- Directed by: Mike Ezuruonye
- Produced by: Mike Ezuruonye
- Starring: Nedu Wazobia Mercy Aigbe Nonso Diobi IK Ogbonna Annie Idibia MC Lively Efe Irele Odunlade Adekola Hailliote Sumney Hadiza Gabon Uzee Usman Emmanuella Mark Angel
- Release date: 16 February 2018;
- Running time: 118 minutes
- Country: Nigeria
- Language: English
- Budget: ~ N30,000,000.00

= Lagos Real Fake Life =

2018 comedy film produced and directed by Mike Ezuruonye

Lagos Real Fake Life is a 2018 Nigerian comedy film written by Mike Ezuruonye and Kehinde Olorunyomi and directed by Mike Ezuruonye.
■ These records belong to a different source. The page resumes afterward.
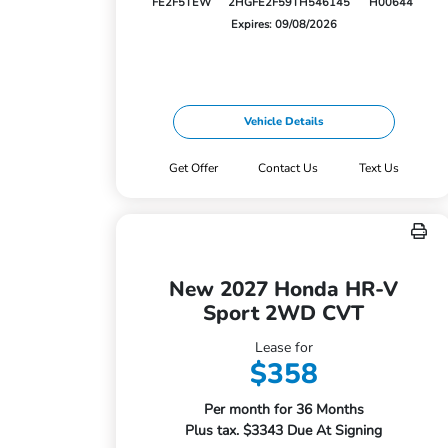
FE2F5TEW
2HGFE2F59TH546145
H00644
Expires: 09/08/2026
Vehicle Details
Get Offer
Contact Us
Text Us
New 2027 Honda HR-V
Sport 2WD CVT
Lease for
$358
Per month for 36 Months
Plus tax. $3343 Due At Signing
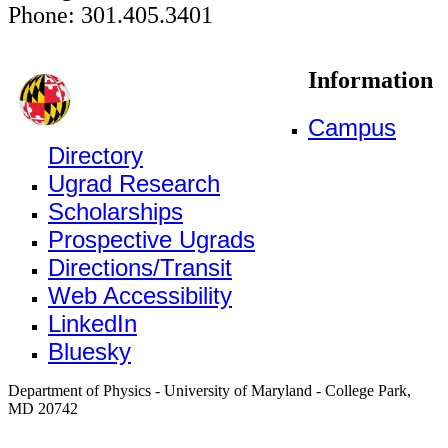
Phone: 301.405.3401
Information
Campus
Directory
Ugrad Research
Scholarships
Prospective Ugrads
Directions/Transit
Web Accessibility
LinkedIn
Bluesky
Department of Physics - University of Maryland - College Park,
MD 20742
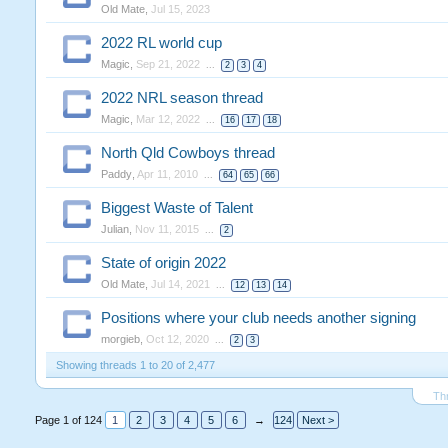
Old Mate
,
Jul 15, 2023
2022 RL world cup
Magic
,
Sep 21, 2022
...
2
3
4
2022 NRL season thread
Magic
,
Mar 12, 2022
...
16
17
18
North Qld Cowboys thread
Paddy
,
Apr 11, 2010
...
64
65
66
Biggest Waste of Talent
Julian
,
Nov 11, 2015
...
2
State of origin 2022
Old Mate
,
Jul 14, 2021
...
12
13
14
Positions where your club needs another signing
morgieb
,
Oct 12, 2020
...
2
3
Showing threads 1 to 20 of 2,477
Th
Page 1 of 124
1
2
3
4
5
6
→
124
Next >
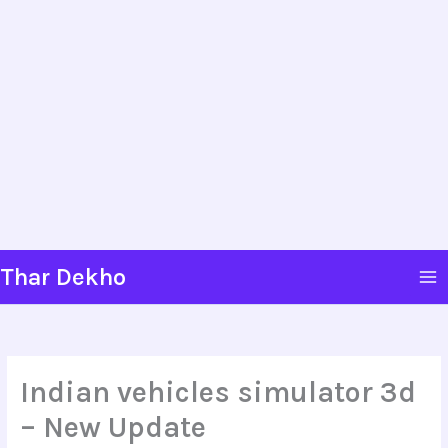
Skip
Thar Dekho
to
content
Indian vehicles simulator 3d
– New Update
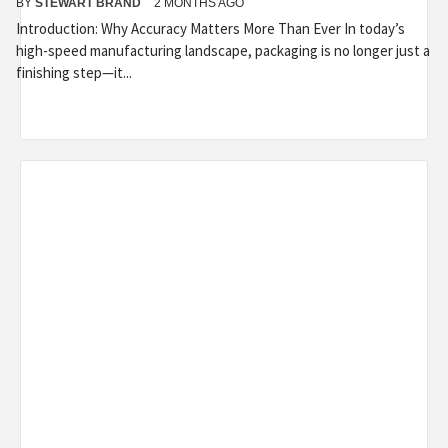
BY
STEWART BRAND
2 MONTHS AGO
Introduction: Why Accuracy Matters More Than Ever In today’s
high-speed manufacturing landscape, packaging is no longer just a
finishing step—it...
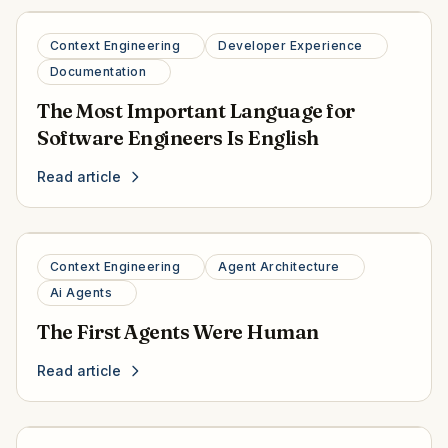
Context Engineering
Developer Experience
Documentation
The Most Important Language for
Software Engineers Is English
Read article
Context Engineering
Agent Architecture
Ai Agents
The First Agents Were Human
Read article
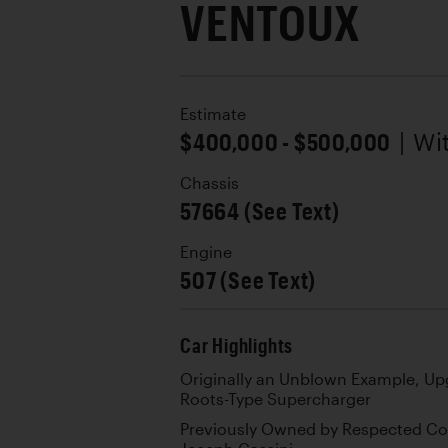
VENTOUX
Estimate
$400,000 - $500,000
| W
Chassis
57664 (See Text)
Engine
507 (See Text)
Car Highlights
Originally an Unblown Example, Upg
Roots-Type Supercharger
Previously Owned by Respected Co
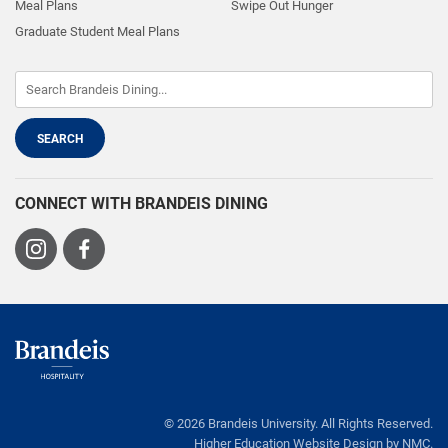
Meal Plans
Swipe Out Hunger
Graduate Student Meal Plans
CONNECT WITH BRANDEIS DINING
Visit
Visit
us
us
on
on
Instagram
Facebook
Brandeis
Dining
© 2026 Brandeis University. All Rights Reserved.
Higher Education Website Design
by NMC.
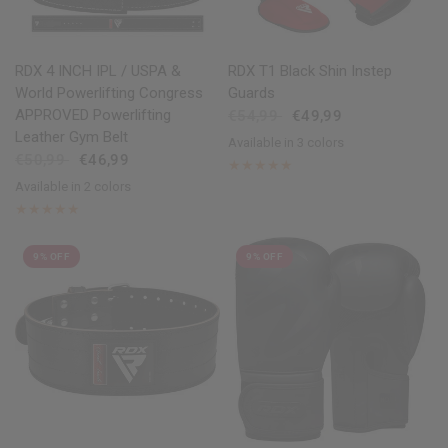
QUICK VIEW
QUICK VIEW
RDX
4 INCH IPL / USPA &
RDX
T1 Black Shin Instep
World Powerlifting Congress
Guards
APPROVED Powerlifting
€54,99
€49,99
Leather Gym Belt
Available in 3 colors
Black
Red
Blue
€50,99
€46,99
Available in 2 colors
Black
Brown
9% OFF
9% OFF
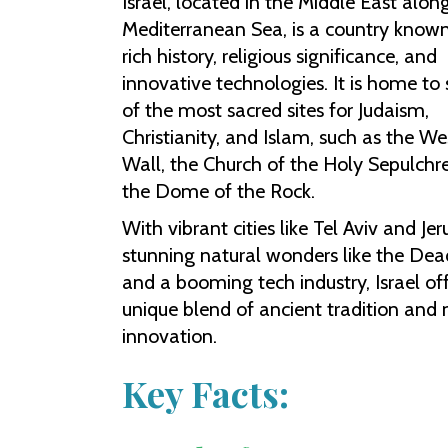
Israel, located in the Middle East alon
Mediterranean Sea, is a country known 
rich history, religious significance, and
innovative technologies. It is home t
of the most sacred sites for Judaism,
Christianity, and Islam, such as the We
Wall, the Church of the Holy Sepulchr
the Dome of the Rock.
With vibrant cities like Tel Aviv and Je
stunning natural wonders like the Dea
and a booming tech industry, Israel of
unique blend of ancient tradition and
innovation.
Key Facts:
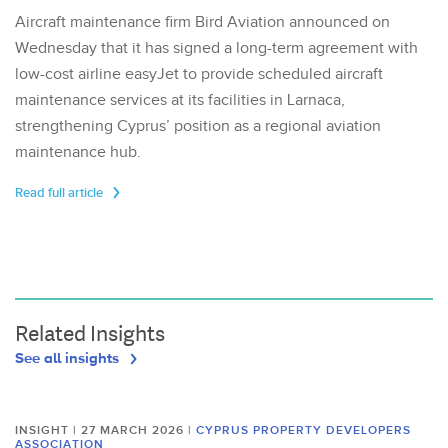
Aircraft maintenance firm Bird Aviation announced on
Wednesday that it has signed a long-term agreement with
low-cost airline easyJet to provide scheduled aircraft
maintenance services at its facilities in Larnaca,
strengthening Cyprus’ position as a regional aviation
maintenance hub.
Read full article
Related Insights
See all insights
INSIGHT | 27 MARCH 2026
|
CYPRUS PROPERTY DEVELOPERS
ASSOCIATION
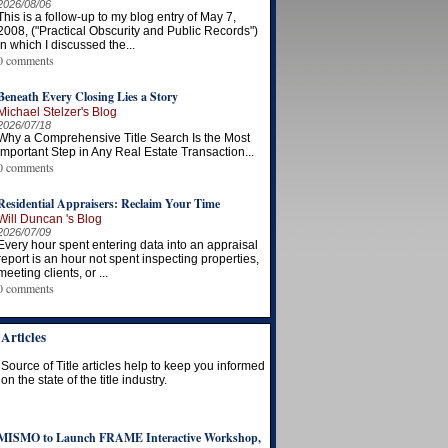
2026/08/06
This is a follow-up to my blog entry of May 7,
2008, ("Practical Obscurity and Public Records")
in which I discussed the...
0 comments
Beneath Every Closing Lies a Story
Michael Stelzer's Blog
2026/07/18
Why a Comprehensive Title Search Is the Most
Important Step in Any Real Estate Transaction...
0 comments
Residential Appraisers: Reclaim Your Time
Will Duncan 's Blog
2026/07/09
Every hour spent entering data into an appraisal
report is an hour not spent inspecting properties,
meeting clients, or ...
0 comments
Articles
Source of Title articles help to keep you informed
on the state of the title industry.
MISMO to Launch FRAME Interactive Workshop,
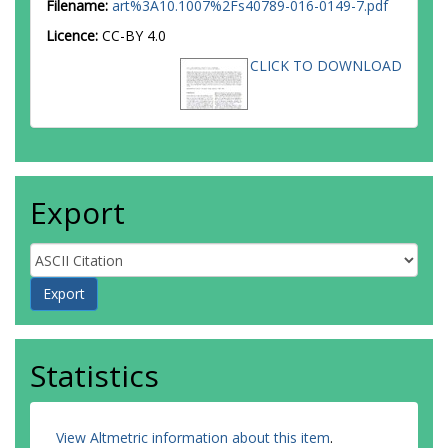
Filename:
art%3A10.1007%2Fs40789-016-0149-7.pdf
Licence:
CC-BY 4.0
CLICK TO DOWNLOAD
Export
Statistics
View Altmetric information about this item
.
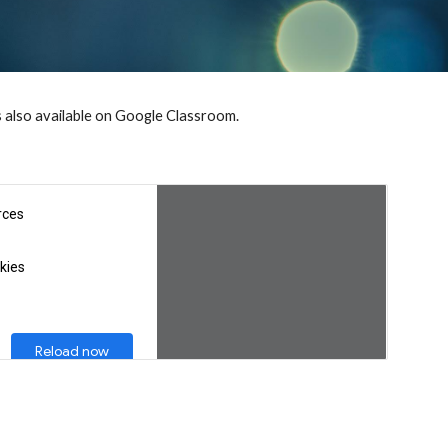
s also available on Google Classroom.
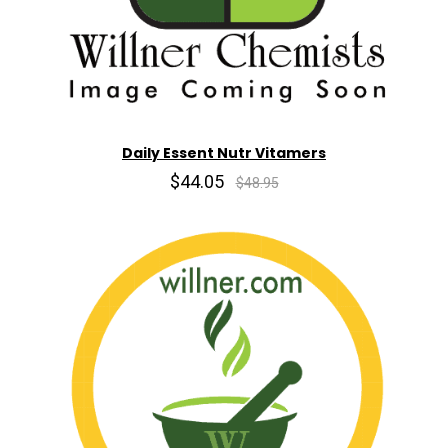
Daily Essent Nutr Vitamers
$44.05
$48.95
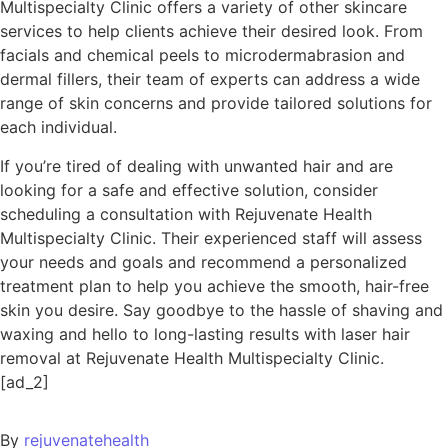
Multispecialty Clinic offers a variety of other skincare
services to help clients achieve their desired look. From
facials and chemical peels to microdermabrasion and
dermal fillers, their team of experts can address a wide
range of skin concerns and provide tailored solutions for
each individual.
If you’re tired of dealing with unwanted hair and are
looking for a safe and effective solution, consider
scheduling a consultation with Rejuvenate Health
Multispecialty Clinic. Their experienced staff will assess
your needs and goals and recommend a personalized
treatment plan to help you achieve the smooth, hair-free
skin you desire. Say goodbye to the hassle of shaving and
waxing and hello to long-lasting results with laser hair
removal at Rejuvenate Health Multispecialty Clinic.
[ad_2]
By
rejuvenatehealth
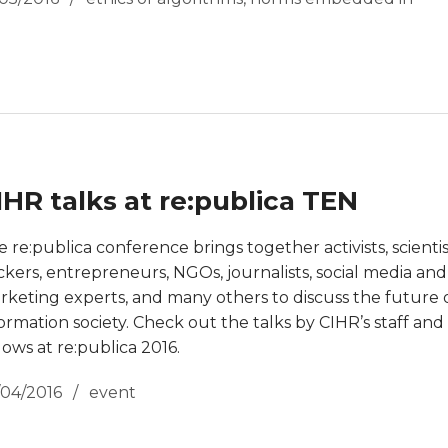
IHR talks at re:publica TEN
 re:publica conference brings together activists, scientis
ckers, entrepreneurs, NGOs, journalists, social media and
rketing experts, and many others to discuss the future 
ormation society. Check out the talks by CIHR’s staff and
lows at re:publica 2016.
/04/2016
event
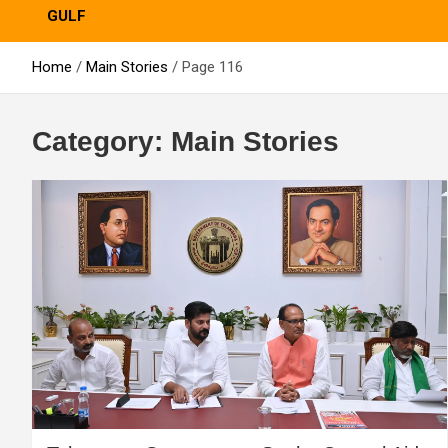
GULF
Home
Main Stories
Page 116
Category:
Main Stories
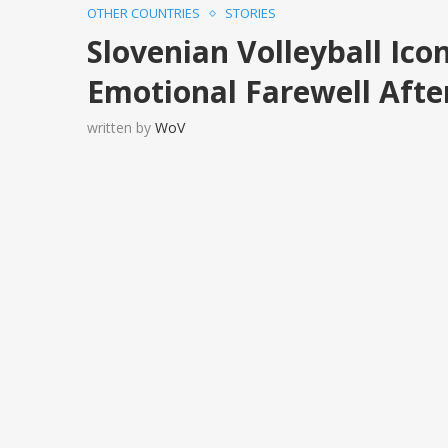
OTHER COUNTRIES
STORIES
Slovenian Volleyball Ico
Emotional Farewell Afte
written by
WoV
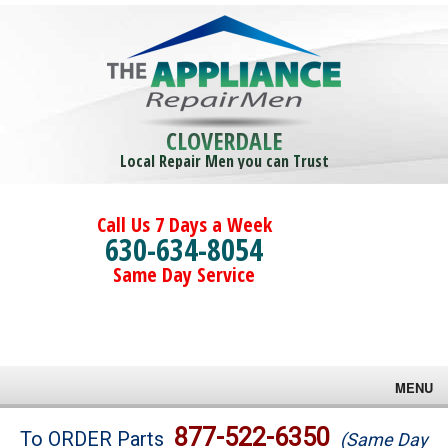
CLOVERDALE
Local Repair Men you can Trust
Call Us 7 Days a Week
630-634-8054
Same Day Service
MENU
Brands
877-522-6350
To ORDER Parts
(Same Day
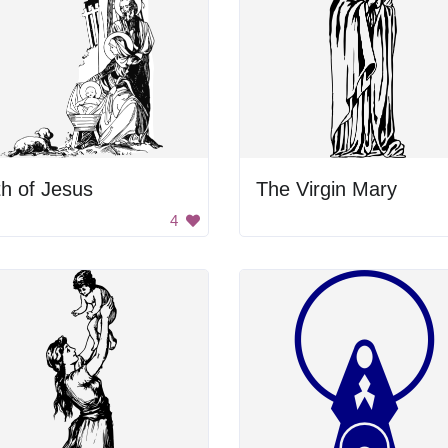
th of Jesus
The Virgin Mary
4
The film stars Nollywood actors and actresses such as Nedu Wazobia, Mercy Aigbe, Nonso Diobi, Annie Idibia, IK Ogbonna, MC Lively, Efe Irele including Canadian-born Ghanaian actress Hailliote Sumney. The film portrays the artificial lifestyles lived by certain individuals who visit or reside in Lagos, mostly youths.

==Production==
The film was produced by Swift Angel Production, and its total production budget was put at over 30 million naira.

==Plot==
The film is based on true-life scenarios, showing both true and fake lifestyles lived by some residents and visitors to the city of Lagos, Nigeria.

==Cast==
- Nedu Wazobia
- Mercy Aigbe as Jasmine
- Nonso Diobi as Emeka
- Annie Idibia
- IK Ogbonna as Dele
- MC Lively as Lively
- Efe Irele as Ify
- Mike Ezuruonye as Chidi
- Nosa Rex as Obi
- Uzee Usman as Amina's brother
- Odunlade Adekola as Landlord
- Mr. Jollof
- Josh2Funny as Okirika cloth seller
- Hailliote Sumney as Mirabel
- Hadiza Gabon as Amina
- Nikky Ufondu as Iheomah
- Emmanuella Samuel as Emmanuella
- Mong Kalu as Ntugwube
- Peggy Henshaw

==Reception==
The film was listed by The Cable as one of the top 10 movies for viewership over the weekend. Some critics view the movie as being poorly acted and produced; others, however, praised it for showcasing diversity and conveying comic relief. By November 2019, the movie had already made it to Netflix.

==Release==
Its director, Mike Ezuruonye, announced that the film would be released on February 16, 2018 to all cinemas in Nigeria. The movie was premiered at Palm Mall, Lekki, Lagos on November 16, 2018.